◆ **EXERCISE AIM**
Report each line of the records below that uses the word "Projekt".

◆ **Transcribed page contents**
++++++

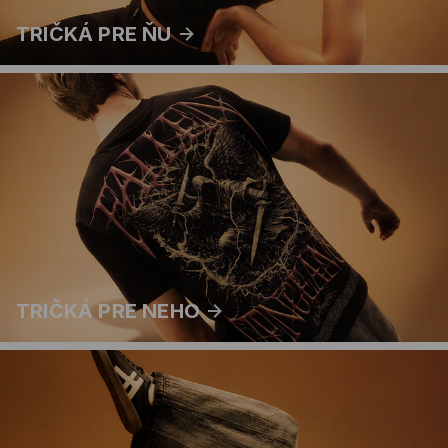
TRIČKÁ PRE ŇU
TRIČKÁ PRE NEHO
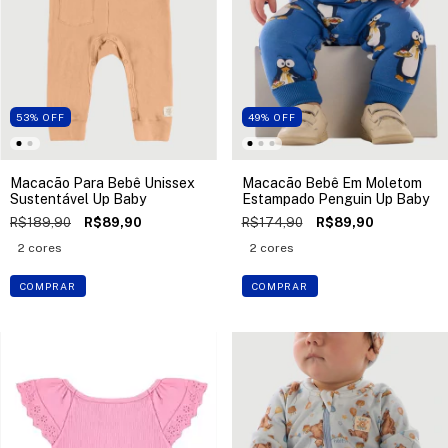
53
%
OFF
49
%
OFF
Macacão Para Bebê Unissex
Macacão Bebê Em Moletom
Sustentável Up Baby
Estampado Penguin Up Baby
R$189,90
R$89,90
R$174,90
R$89,90
2 cores
2 cores
COMPRAR
COMPRAR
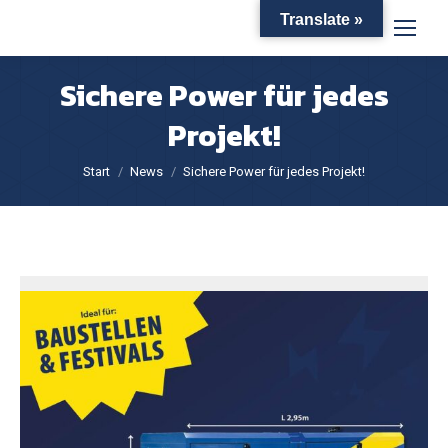
Translate »
Sichere Power für jedes
Projekt!
Sie befinden sich hier:
Start
News
Sichere Power für jedes Projekt!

++++++

◆ **RESPONSE TO THIS EXERCISE**
Projekt!
Sichere Power für jedes Projekt!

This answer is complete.